Kathryn H. Kidd has been writing fiction, nonfiction, and "anything for money" longer than most of her readers have even been alive. She has something to say on every topic, and the possibility that her opinions may be dead wrong has never stopped her from expressing them at every opportunity.

A native of New Orleans, Kathy grew up in Mandeville, Louisiana.

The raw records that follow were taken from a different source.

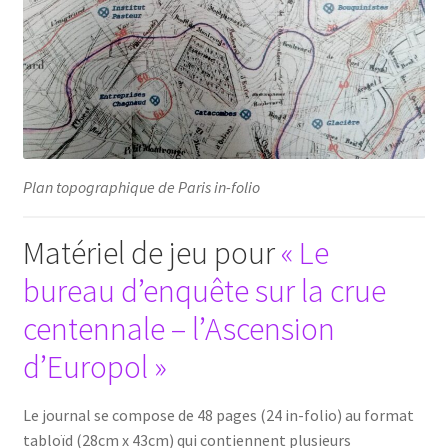
Plan topographique de Paris in-folio
Matériel de jeu pour
« Le
bureau d’enquête sur la crue
centennale – l’Ascension
d’Europol »
Le journal se compose de 48 pages (24 in-folio) au format
tabloïd (28cm x 43cm) qui contiennent plusieurs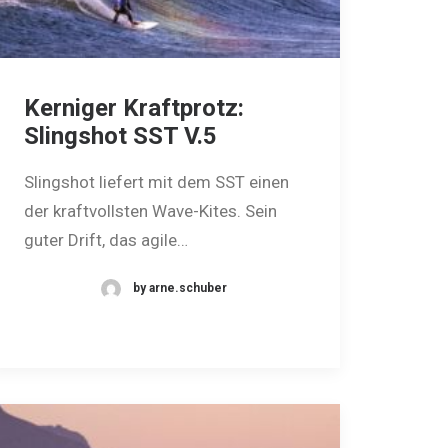
Kerniger Kraftprotz:
Slingshot SST V.5
Slingshot liefert mit dem SST einen
der kraftvollsten Wave-Kites. Sein
guter Drift, das agile…
by arne.schuber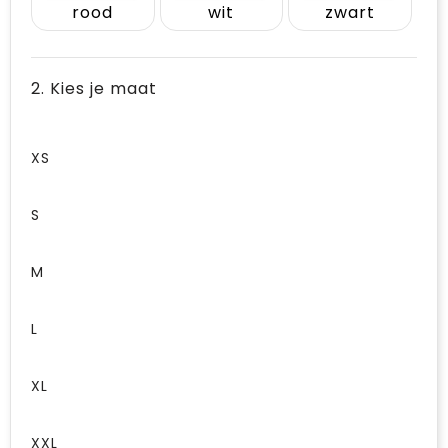
rood
wit
zwart
2. Kies je maat
XS
S
M
L
XL
XXL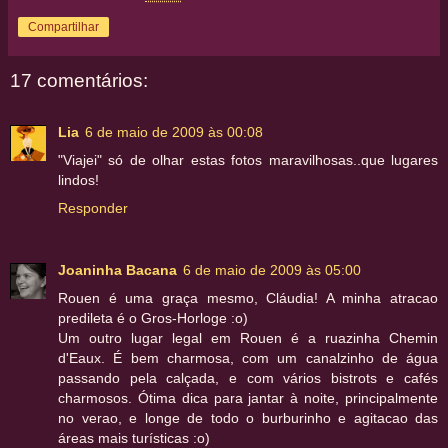
Compartilhar
17 comentários:
Lia
6 de maio de 2009 às 00:08
"Viajei" só de olhar estas fotos maravilhosas..que lugares
lindos!
Responder
Joaninha Bacana
6 de maio de 2009 às 05:00
Rouen é uma graça mesmo, Cláudia! A minha atracao
predileta é o Gros-Horloge :o)
Um outro lugar legal em Rouen é a ruazinha Chemin
d'Eaux. É bem charmosa, com um canalzinho de água
passando pela calçada, e com vários bistrots e cafés
charmosos. Ótima dica para jantar à noite, principalmente
no verao, e longe de todo o burburinho e agitacao das
áreas mais turísticas :o)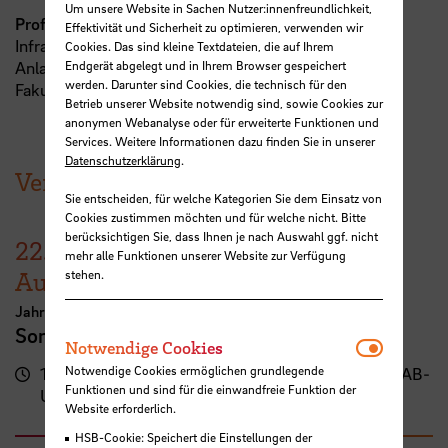
Um unsere Website in Sachen Nutzer:innenfreundlichkeit,
Prof. Dr. Jürgen Knies
Effektivität und Sicherheit zu optimieren, verwenden wir
Infrastrukturplanung umwelt- und energietechnischer
Cookies. Das sind kleine Textdateien, die auf Ihrem
Anlagen
Endgerät abgelegt und in Ihrem Browser gespeichert
werden. Darunter sind Cookies, die technisch für den
Fakultät 2, Abt. B+U
Betrieb unserer Website notwendig sind, sowie Cookies zur
anonymen Webanalyse oder für erweiterte Funktionen und
Services. Weitere Informationen dazu finden Sie in unserer
Datenschutzerklärung
.
Veranstaltungen der HSB
Sie entscheiden, für welche Kategorien Sie dem Einsatz von
Cookies zustimmen möchten und für welche nicht. Bitte
berücksichtigen Sie, dass Ihnen je nach Auswahl ggf. nicht
22.
–
30.
mehr alle Funktionen unserer Website zur Verfügung
August
stehen.
Jahresausstellung der School of Architecture Bremen
Sommerschau 2026
Notwendi
Notwendige Cookies
Notwendige Cookies ermöglichen grundlegende
17:00
Campus Neustadt, Neustadtswall (AB-
Funktionen und sind für die einwandfreie Funktion der
Uhr
Gebäude)
Website erforderlich.
HSB-Cookie: Speichert die Einstellungen der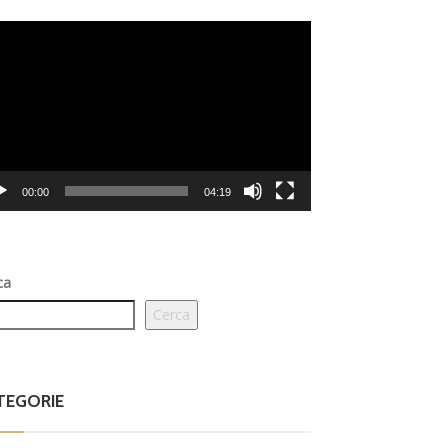
eo
er
00:00
04:19
ca
Cerca
TEGORIE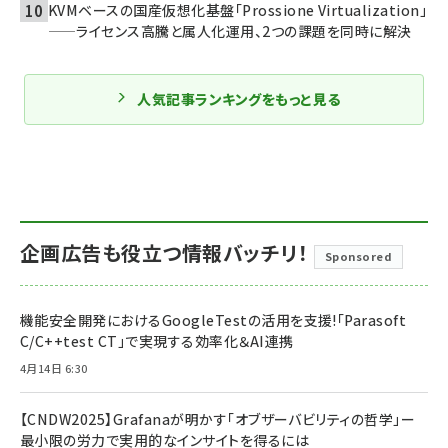
KVMベースの国産仮想化基盤「Prossione Virtualization」
——ライセンス高騰と属人化運用、2つの課題を同時に解決
人気記事ランキングをもっと見る
企画広告も役立つ情報バッチリ！
Sponsored
機能安全開発におけるGoogleTestの活用を支援!「Parasoft
C/C++test CT」で実現する効率化＆AI連携
4月14日 6:30
【CNDW2025】Grafanaが明かす「オブザーバビリティの哲学」ー
最小限の労力で実用的なインサイトを得るには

She attended Brigham Young University as a generic Protestant, having left the Episcopal Church when she was eight because that church didn't believe what she did. She joined The Church of Jesus Christ of Latter-day Saints as a BYU junior, finally overcoming her natural stubbornness because she wanted a patriarchal blessing and couldn't get one unless she was a member of the Church. She was baptized on a Saturday and received her patriarchal blessing two days later.

She married Clark L. Kidd, who appears in her columns as "Fluffy," more than thirty-five years ago. They are the authors of numerous LDS-related books, the most popular of which is A Convert's Guide to Mormon Life.

A former managing editor for Meridian Magazine, Kathy moderated a weekly column ("Circle of Sisters") for Meridian until she was derailed by illness in December of 2012. However, her biggest claim to fame is that she co-authored Lovelock with Orson Scott Card. Lovelock has been translated into Spanish and Polish, which would be a little more gratifying than it actually is if Kathy had been referred to by her real name and not "Kathryn Kerr" on the cover of the Polish version.

Kathy has her own website, www.planetkathy.com, where she hopes to get back to writing a weekday blog once she recovers from being dysfunctional. Her entries recount her adventures and misadventures with Fluffy, who heroically allows himself to be used as fodder for her columns at every possible opportunity.

Kathy spent seven years as a teacher of the Young Women in her ward, until she was recently released. She has not yet gotten used to interacting with the adults, and suspects it may take another seven years. A long-time home teacher with her husband, Clark, they have home taught the same family since 1988. The two of them have been temple workers since 1995, serving in the Washington D.C. Temple.